Cherry juice is effective. Health shops sell it. Definitely worked for me. Good luck.
— Bobofinch (@bobofinch) 2017年8月31日
“Clare Groves @ClareTheScot2
夜、足がけいれんするのに悩んでいます。最近は、それで4回も目が覚めてしまいました。水をたくさん飲むようにしていますが、ほかに何をすればいいかわかりません。
Bobofinch @bobofinch
チェリージュースが効果的です。 健康ショップで売ってますよ。私にはとても効きました。うまくいくといいですね。”
ある意味では、私たちの誰もが自分の健康についての専門家だといえます。誰もが、自分に何が起きていて、その状況を変えるために何をして、その結果がどうだったのかを知っています。ある食事法を試してヒザの痛みが消えた経験があれば、そのやり方がどれほど効果的かというストーリーが頭の中で出来上がります。そして、相談してくる人全員にその話をすることになります。

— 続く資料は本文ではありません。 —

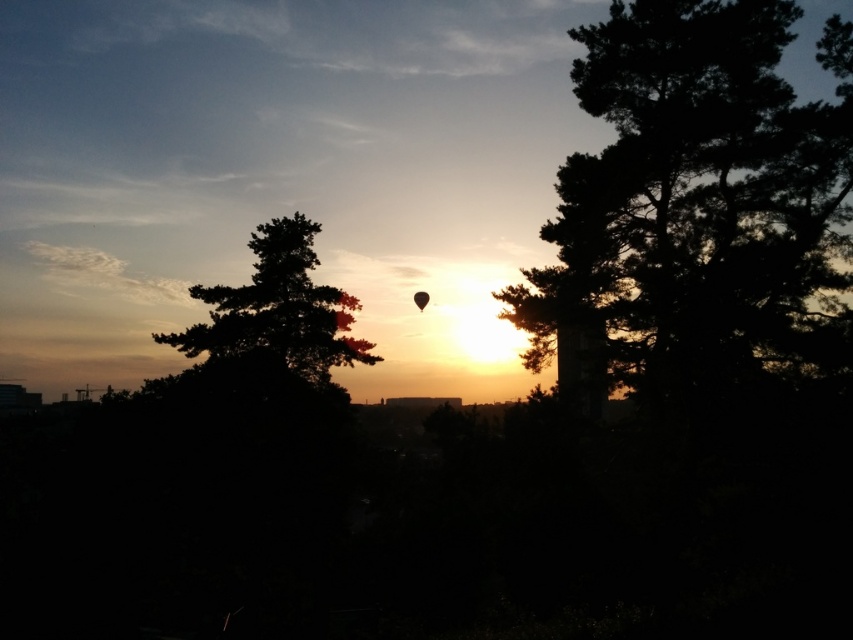 Question: Does silhouette tree at left appear on the right side of transparent black balloon at center?

Choices:
 (A) no
 (B) yes

Answer: (A)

しかし、逆の立場から見るとどうなるでしょうか。あなたがヒザの痛みを抱えていたとき、友人から乳製品をやめればいいといわれたことはありませんか? どれほど友人の話に説得力があったとしても、それはたった1つのデータにもとづいた意見にすぎません。友人に起きたからといって、あなたにも起きる保証はどこにもないのです。
心の底では、あなたもこのことを理解しています。「乳製品をやめれば関節炎が治る」「MMRワクチンが自閉症を引き起こす」「ホメオパシーで風邪が治る」こうしたことが真実かどうかを確かめたいなら、たった1人の意見ではなく、大勢の意見を聞く必要があります。友人の話にいくら説得力があってもです。
とはいえ、相手はあなたの友人です。そしてあなたはその人を信頼しています。また、友人が食事法を試す前と後の様子を知っていて、たしかに事態が改善したのを見ているかもしれません。もしそうなら、友人の話を信じて何がいけないのでしょうか?
認知バイアスがあるから
私たちは思考するときに近道を通ろうとします。怠慢だからではなく、賢いからです。目にする情報すべてについて、事実確認を行なっていては、朝、寝室から出ることすらできなくなります。ですので、私たちは多くの思考プロセスを自動操縦モードで実行しているのです。
私たちを正気に保つためのこの戦略は、認知バイアスと呼ばれています。これは決して悪いものではありません。ただ、その存在に気づき、それが役に立たない場面を理解しておくべきだということです。
たとえば、確証バイアスとは、世界はこうであるという認知モデルをいったん獲得すると、そのモデルに適合する情報ばかりを集めるようになる傾向のことです。多くの情報がそのモデルに合致し、一部に合致しない情報があるとき、合致しない一部を無視してしまいます。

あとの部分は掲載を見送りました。